Lytovezh (Ukrainian: Литовеж) is a village in the Volodymyr Raion of the Volyn Oblast in Ukraine. The population is 1507 people. It is the centre of the Lytovezh rural hromada.

== Geography ==
After the de-establishment and dissolution of Ivanychiv Raion on July 19, 2020, the village became part of Volodymyr Raion. The elevation in meters is 187 meters above sea level. The village is located on the oriental bank of the Bug River, also near itsborder with the Lviv Oblast. The settlement is located 5 km from Blahodatne, 12 km from Ivanychi and 10 km from Novovolynsk.

== History ==
In the XIV century. Lithuanian princes built a castle with powerful earthen fortifications and watchtowers. The first mention of the Lytovezh in historical documents is from the fifteenth century. In 1501, the granted Magdeburg rights were confirmed by the Polish king Sigismund I the Old.

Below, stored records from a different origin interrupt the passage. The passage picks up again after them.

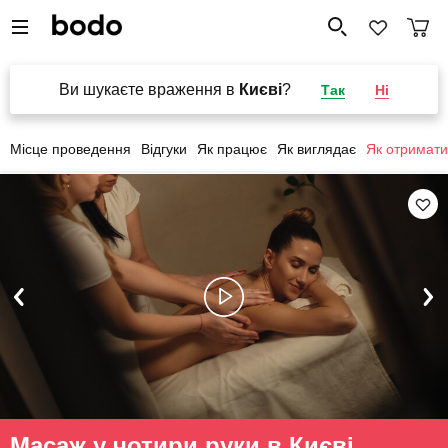
Ви шукаєте враження в
Києві
?
Так
Ні
Місце проведення
Відгуки
Як працює
Як виглядає
Як отримати
Масаж у чотири руки в Києві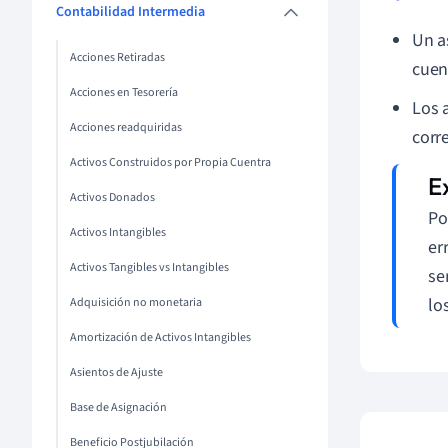
Contabilidad Intermedia
Un a
Acciones Retiradas
cuen
Acciones en Tesorería
Los 
Acciones readquiridas
corr
Activos Construidos por Propia Cuentra
Activos Donados
Po
Activos Intangibles
er
Activos Tangibles vs Intangibles
se
lo
Adquisición no monetaria
Amortización de Activos Intangibles
Asientos de Ajuste
Base de Asignación
Beneficio Postjubilación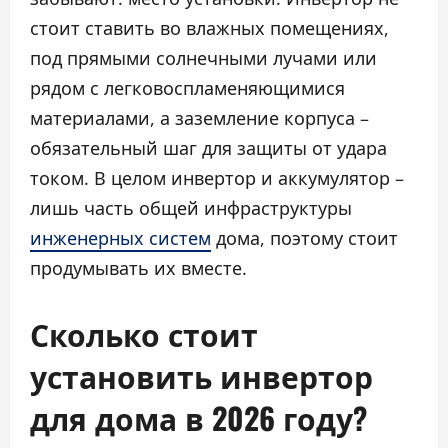
стоит ставить во влажных помещениях,
под прямыми солнечными лучами или
рядом с легковоспламеняющимися
материалами, а заземление корпуса –
обязательный шаг для защиты от удара
током. В целом инвертор и аккумулятор –
лишь часть общей инфраструктуры
инженерных систем
дома, поэтому стоит
продумывать их вместе.
Сколько стоит
установить инвертор
для дома в 2026 году?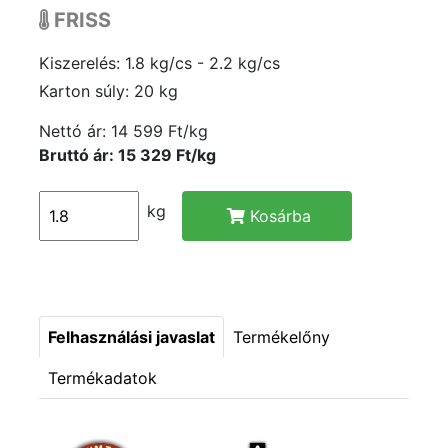
FRISS
Kiszerelés: 1.8 kg/cs - 2.2 kg/cs
Karton súly: 20 kg
Nettó ár:
14 599 Ft/kg
Bruttó ár: 15 329 Ft/kg
kg
Kosárba
Felhasználási javaslat
Termékelőny
Termékadatok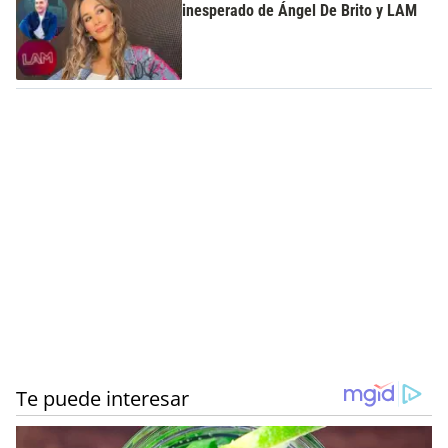
inesperado de Ángel De Brito y LAM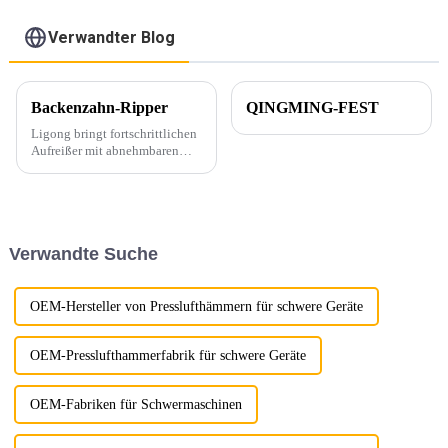
Verwandter Blog
Backenzahn-Ripper
QINGMING-FEST
Ligong bringt fortschrittlichen
Aufreißer mit abnehmbaren
Backenzähnen auf den Markt:
Überlegene Effizienz für
schwierige Aufgaben. Ligong
Machinery freut sich, seine
neueste Innovation
Verwandte Suche
vorzustellen: den
fortschrittlichen Aufreißer mit
abnehmbaren ...
OEM-Hersteller von Presslufthämmern für schwere Geräte
OEM-Presslufthammerfabrik für schwere Geräte
OEM-Fabriken für Schwermaschinen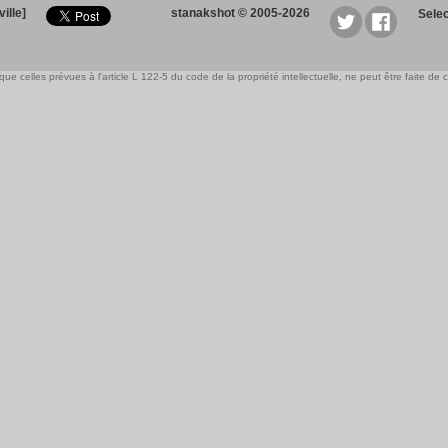
ille]
stanakshot © 2005-2026
Sele
e celles prévues à l'article L 122-5 du code de la propriété intellectuelle, ne peut être faite de ce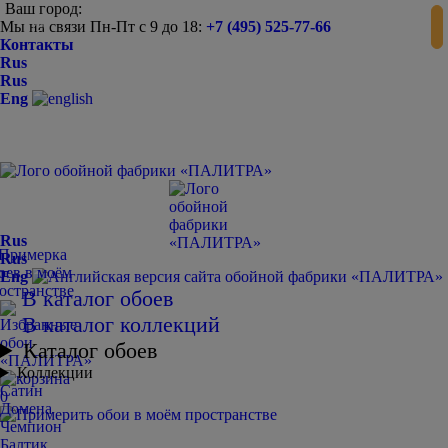
Ваш город:
Мы на связи Пн-Пт с 9 до 18:
+7 (495) 525-77-66
-
+
Контакты
Rus
Rus
Eng
Rus
Rus
Eng
В каталог обоев
В каталог коллекций
Каталог обоев
Коллекции
Сатин
0
Домена
Чемпион
Балтик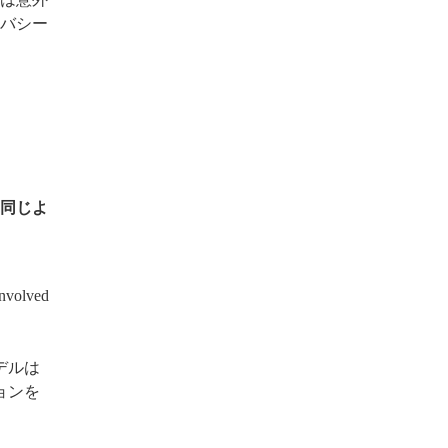
バシー
同じよ
involved
デルは
ョンを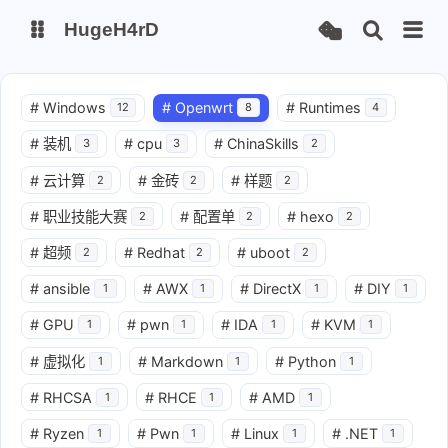
HugeH4rD
博客
云盘主线
#
Windows
#
Openwrt
#
Runtimes
12
8
4
云盘备线
#
装机
#
cpu
#
ChinaSkills
3
3
2
#
云计算
#
金砖
#
样题
2
2
2
Gitee Page
Github Page
#
职业技能大赛
#
配置单
#
hexo
2
2
2
#
超频
#
Redhat
#
uboot
2
2
2
#
ansible
#
AWX
#
DirectX
#
DIY
1
1
1
1
#
GPU
#
pwn
#
IDA
#
KVM
1
1
1
1
#
虚拟化
#
Markdown
#
Python
1
1
1
#
RHCSA
#
RHCE
#
AMD
1
1
1
#
Ryzen
#
Pwn
#
Linux
#
.NET
1
1
1
1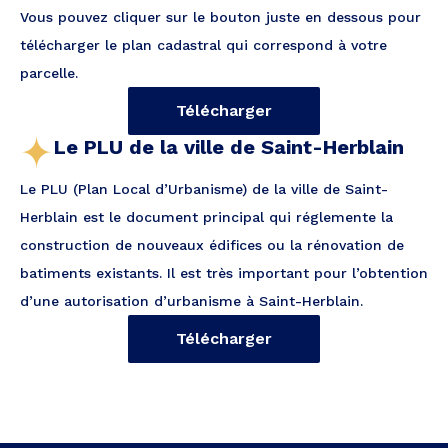
Vous pouvez cliquer sur le bouton juste en dessous pour
télécharger le plan cadastral qui correspond à votre
parcelle.
Télécharger
Le PLU de la ville de Saint-Herblain
Le PLU (Plan Local d’Urbanisme) de la ville de Saint-
Herblain est le document principal qui réglemente la
construction de nouveaux édifices ou la rénovation de
batiments existants. Il est très important pour l’obtention
d’une autorisation d’urbanisme à Saint-Herblain.
Télécharger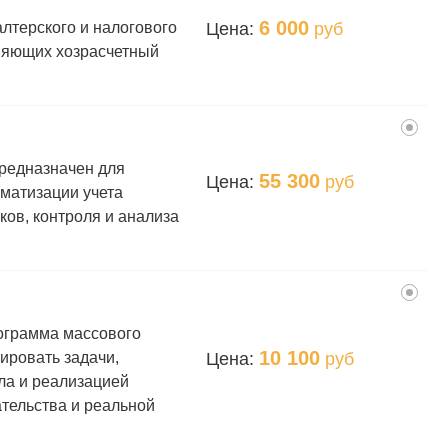
6 000
Цена:
руб
лтерского и налогового
еняющих хозрасчетный
редназначен для
55 300
Цена:
руб
матизации учета
ов, контроля и анализа
м
ограмма массового
10 100
Цена:
руб
ировать задачи,
ла и реализацией
ательства и реальной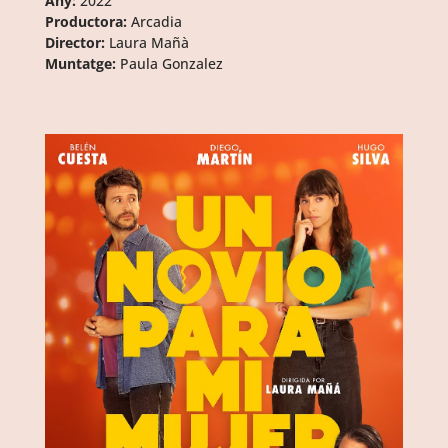
Any:
2022
Productora:
Arcadia
Director:
Laura Mañà
Muntatge:
Paula Gonzalez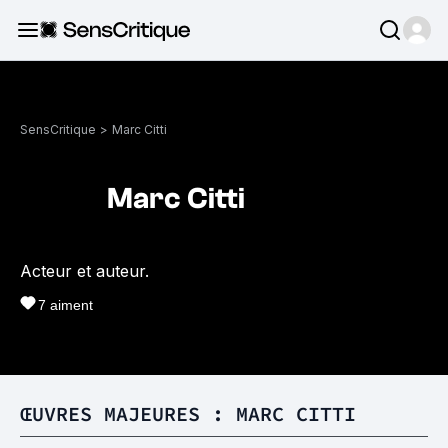
SensCritique
>
Marc Citti
Marc Citti
Acteur et auteur.
7
aiment
ŒUVRES MAJEURES : MARC CITTI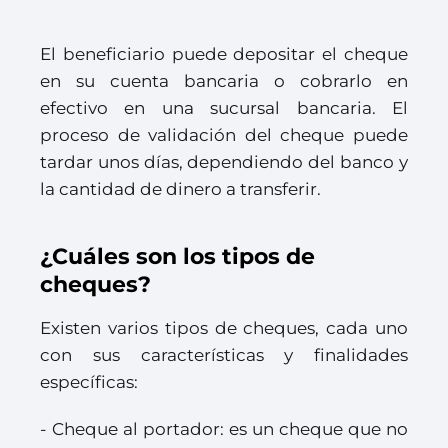
El beneficiario puede depositar el cheque
en su cuenta bancaria o cobrarlo en
efectivo en una sucursal bancaria. El
proceso de validación del cheque puede
tardar unos días, dependiendo del banco y
la cantidad de dinero a transferir.
¿Cuáles son los tipos de
cheques?
Existen varios tipos de cheques, cada uno
con sus características y finalidades
específicas:
- Cheque al portador: es un cheque que no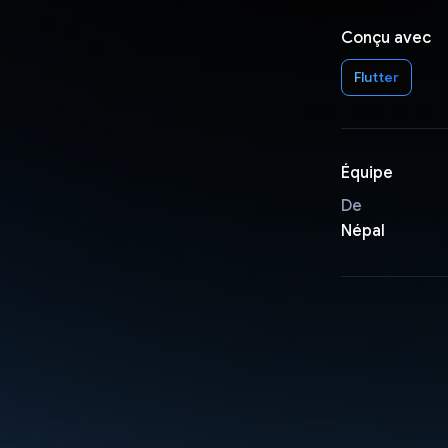
Conçu avec
Flutter
Équipe
De
Népal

In 1906 the village of Hrybovytsky volost of Volodymyr-Volyn raion of Volhynia governorate. The distance from the county town is 27 versts, from the parish 7. Yards 285, inhabitants 1710.

Near the village there are the ancient remnants of what remains of the former villages and forts of: doba eneolita (4-3 millennium BC) and rannaya zaliza (late 2 thousand - early 1 thousand BC).

== Population ==
According to the 1989 Ukrainian SSR census, the population of the village was 1607, of which 724 were men and 883 were women.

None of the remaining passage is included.